Your answer must consist of exactly the lines below, starting with the line with "2026 © MEDIA" and going on through the line with "компьютерных и мобильных аксессуаров", and nothing else.

Input records: Begin

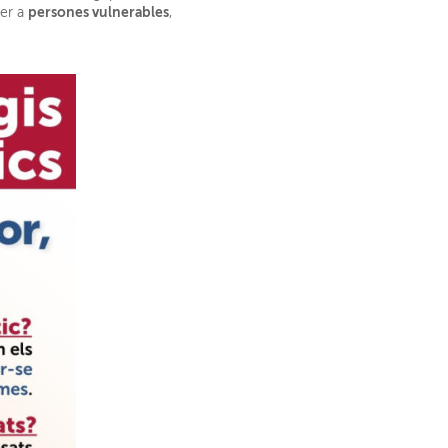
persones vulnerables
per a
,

Input records: End
Input records: Begin

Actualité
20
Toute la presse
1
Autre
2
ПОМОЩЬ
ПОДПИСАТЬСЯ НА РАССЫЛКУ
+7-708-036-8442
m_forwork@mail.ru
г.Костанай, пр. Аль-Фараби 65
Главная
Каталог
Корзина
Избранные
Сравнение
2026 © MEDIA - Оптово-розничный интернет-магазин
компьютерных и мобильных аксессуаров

Input records: End

### Problem solution
2026 © MEDIA - Оптово-розничный интернет-магазин
компьютерных и мобильных аксессуаров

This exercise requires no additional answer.